Any suggestions?  Getting discouraged here


----------



## Lateefah26 (Mar 29, 2012)

It is very hard to get a start in this field. I passed the CPC exam on 02/18/12, and I am unable to find anything as well. I always try to be positive, but I am starting to get discouraged as well...I am just praying all of my time and money hasn't been a waste.


----------



## gvilain (Mar 29, 2012)

*No luck*

Yes...it is very hard to get a chance in this field. I have been certified since Dec.2011. Still unemployed. Hang in there!


----------



## tobey_strong@yahoo.com (Apr 5, 2012)

*Hard*

I passed the exam 10/15/2011 and work in healthcare and I have not gotten one call back not only is it hard but discouraging. Every place/person that I speak with say that you have to have experience, how can someone get experience if no one will give them a chance.  I have 10+ years of Managed care experience (claims, provider relations, authorization rep, payment posting and account rep) and I am still looking.......


----------



## cealnorton (Apr 6, 2012)

*send resume*

I would try sending your resume to any job post that ask for experienced coding anyway.
With the other backround you have, some HR will interview yoy. Good luck, and welcome to
coding


----------



## Chantell.Lee (Apr 11, 2012)

*Tough economy*

I've been certified since Aug 2011 and just got a job doing medical billing. I've been in the healthcare field for 7+ years and I've worked as a Medical Billing Assistant for 2 years before I started my schooling for billing and coding. Its a tough economy. I would suggest going to temp agencies and applying. They might be able to get your foot in the door and get you help with attaining experience. After working for a while for a temp agency, its possible that company might hire you, and if not, at least you are more experienced after the temp job.

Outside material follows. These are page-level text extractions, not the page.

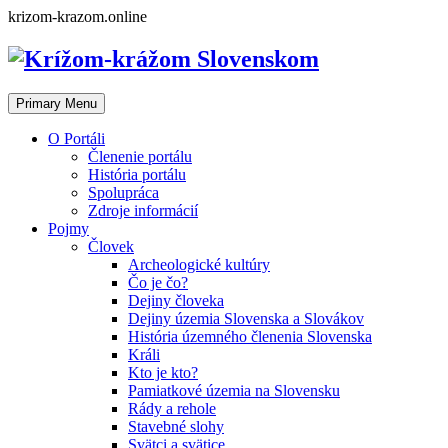
Skip
krizom-krazom.online
to
content
Primary Menu
O Portáli
Členenie portálu
História portálu
Spolupráca
Zdroje informácií
Pojmy
Človek
Archeologické kultúry
Čo je čo?
Dejiny človeka
Dejiny územia Slovenska a Slovákov
História územného členenia Slovenska
Králi
Kto je kto?
Pamiatkové územia na Slovensku
Rády a rehole
Stavebné slohy
Svätci a svätice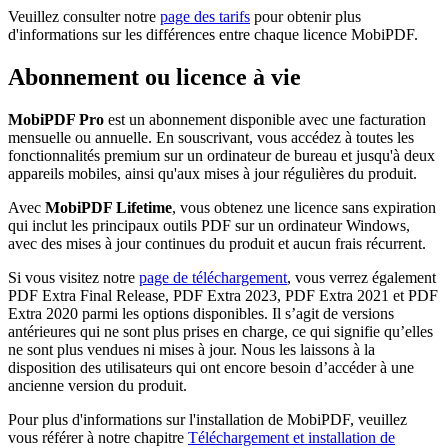
Veuillez consulter notre
page des tarifs
pour obtenir plus
d'informations sur les différences entre chaque licence MobiPDF.
Abonnement ou licence à vie
MobiPDF Pro
est un abonnement disponible avec une facturation
mensuelle ou annuelle. En souscrivant, vous accédez à toutes les
fonctionnalités premium sur un ordinateur de bureau et jusqu'à deux
appareils mobiles, ainsi qu'aux mises à jour régulières du produit.
Avec
MobiPDF Lifetime
, vous obtenez une licence sans expiration
qui inclut les principaux outils PDF sur un ordinateur Windows,
avec des mises à jour continues du produit et aucun frais récurrent.
Si vous visitez notre
page de téléchargement
, vous verrez également
PDF Extra Final Release, PDF Extra 2023, PDF Extra 2021 et PDF
Extra 2020 parmi les options disponibles. Il s’agit de versions
antérieures qui ne sont plus prises en charge, ce qui signifie qu’elles
ne sont plus vendues ni mises à jour. Nous les laissons à la
disposition des utilisateurs qui ont encore besoin d’accéder à une
ancienne version du produit.
Pour plus d'informations sur l'installation de MobiPDF, veuillez
vous référer à notre chapitre
Téléchargement et installation de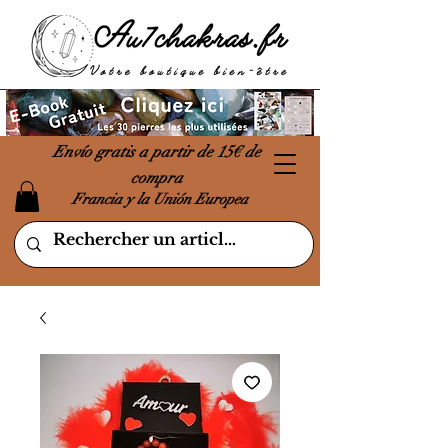
Envío gratis a partir de 15€ de
compra
Francia y la Unión Europea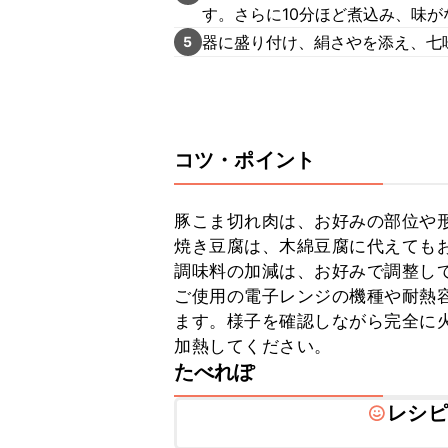
す。さらに10分ほど煮込み、味
器に盛り付け、絹さやを添え、七
5
コツ・ポイント
豚こま切れ肉は、お好みの部位や形
焼き豆腐は、木綿豆腐に代えてもお
調味料の加減は、お好みで調整して
ご使用の電子レンジの機種や耐熱
ます。様子を確認しながら完全に
加熱してください。
たべれぽ
レシピ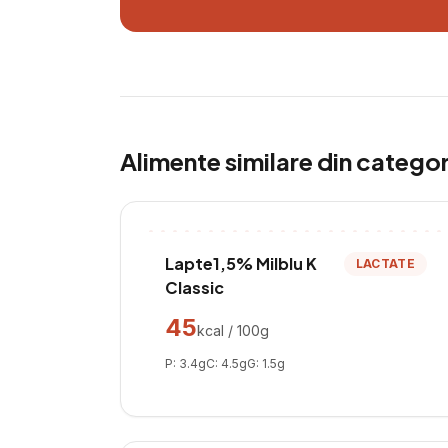
Alimente similare din catego
Lapte1,5% Milblu K
LACTATE
Classic
45
kcal / 100g
P:
3.4
g
C:
4.5
g
G:
1.5
g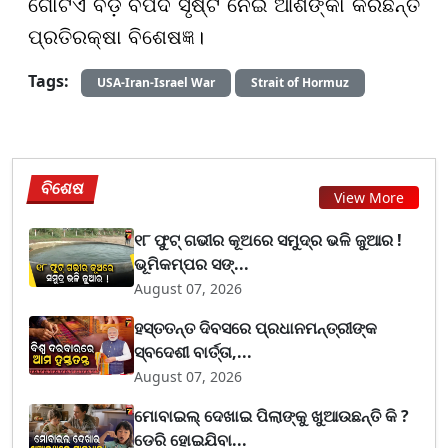
ଗୋଟିଏ ବଡ଼ ବିପଦ ସୃଷ୍ଟି ନେଇ ଆଶଙ୍କା କରିଛନ୍ତି
ପ୍ରତିରକ୍ଷା ବିଶେଷଜ୍ଞ।
Tags:
USA-Iran-Israel War
Strait of Hormuz
ବିଶେଷ
View More
୧୮ ଫୁଟ୍ ଗଭୀର କୂଅରେ ସମୁଦ୍ର ଭଳି ଜୁଆର !
ଭୂମିକମ୍ପର ସଙ୍...
August 07, 2026
ହସ୍ତତନ୍ତ ଦିବସରେ ପ୍ରଧାନମନ୍ତ୍ରୀଙ୍କ
ସ୍ବଦେଶୀ ବାର୍ତ୍ତା,...
August 07, 2026
ମୋବାଇଲ୍ ଦେଖାଇ ପିଲାଙ୍କୁ ଖୁଆଉଛନ୍ତି କି ?
ଡେରି ହୋଇଯିବା...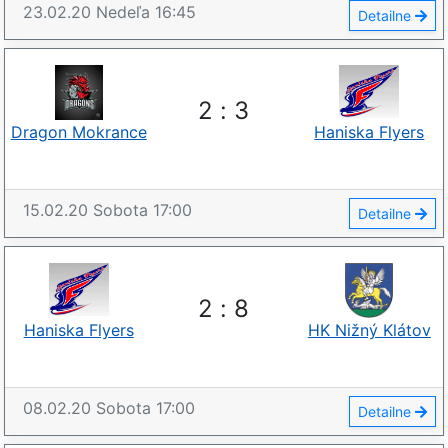
23.02.20
Nedeľa
16:45
Detailne
2
:
3
Dragon Mokrance
Haniska Flyers
15.02.20
Sobota
17:00
Detailne
2
:
8
Haniska Flyers
HK Nižný Klátov
08.02.20
Sobota
17:00
Detailne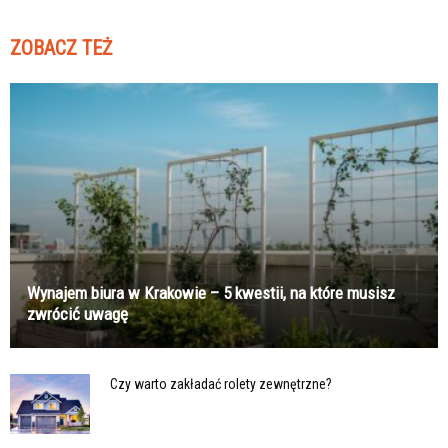
ZOBACZ TEŻ
Wynajem biura w Krakowie – 5 kwestii, na które musisz
zwrócić uwagę
Czy warto zakładać rolety zewnętrzne?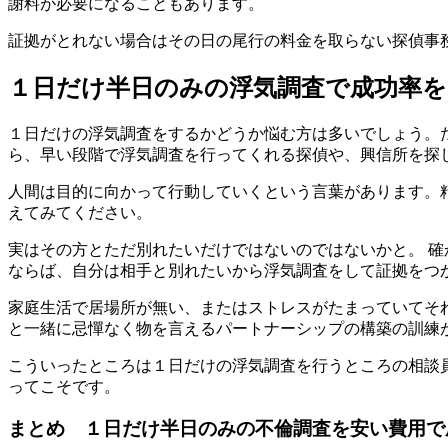
謝料が必要になることもあります。
証拠がとれない場合はその日の尾行の料金を取らない探偵事
１日だけ半日のみの浮気調査で成功率を
１日だけの浮気調査をするかどうか悩む方は多いでしょう。
ら、早い段階で浮気調査を行ってくれる探偵や、興信所を探
人間は目的に向かって行動していくという言葉があります。
えてみてください。
実はその方とただ別れたいだけではないのではないかと。 
ならば、自分は相手と別れたいから浮気調査をして証拠をつ
家庭生活で居場所が無い、またはストレスがたまっていてそ
と一緒に忌憚なく物を言えるパートナーシップの構築の訓練
こういったところは１日だけの浮気調査を行うところの相談
ってこそです。
まとめ １日だけ半日のみの不倫調査を安い費用で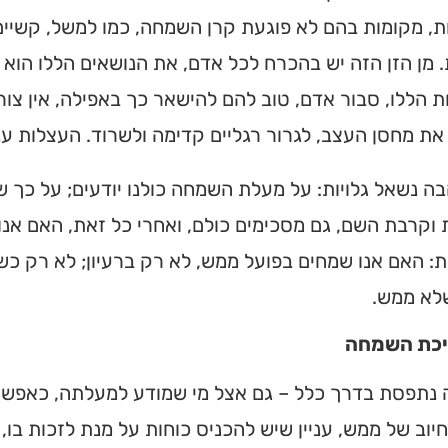
ת, מקומות בהם לא פוגעת קרן השמחה, כמו למשל, קשיים 
 מן הזן הזה יש בהכרח לכל אדם, את הנושאים הללו הוא ד
 הללו, סבור אדם, טוב להם להישאר כך באפילה, אין צו
את מחסן העצב, לגרור רגליים קדימה ולשרוד. העצלות עני
ה נשאל גלויות: על מעלת השמחה כולנו יודעים; על כך 
וקרבת השם, גם מסכימים כולם, ואחרי כל זאת, האם אנו
: האם אנו שמחים בפועל ממש, לא רק ברעיון; לא רק כשמ
לא ממש.
יכת השמחה
נתפסת בדרך כלל – גם אצל מי שמודע למעלתה, כאפשרו
חיוב של ממש, עניין שיש להכניס כוחות על מנת לזכות בו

GOOD LUCK to all of you.


----------



## Pam Brooks (Apr 11, 2012)

I encourage all of you to read Brandi Tatlock's article in the April edition of the Coding Edge, entitled "Finding a Job When You're Newly Certified". She has nicely outlined some great tips and some thought-provoking ideas as to why you might not be getting called for those jobs. This is one of the best-written and honest articles I've ever read in our trade journal. 

I currently have a per-diem entry-level position open. Based on what I'm reading on this board, it sounds like everyone would jump at the opportunity.....but of the 40 applicants, more than 35 were either not certified (a requirement), or not interested if it wasn't full-time. A few resumes were alarming: spelling errors, incomplete (no work, volunteer or educational experience at all), poorly formatted and difficult to read, and I even got one with no name. Brandi's article includes a section where she challenges coders to take a good look in the mirror, and I would echo that, because the market is flooded with new coders and hiring managers get to pick from the cream of the crop. 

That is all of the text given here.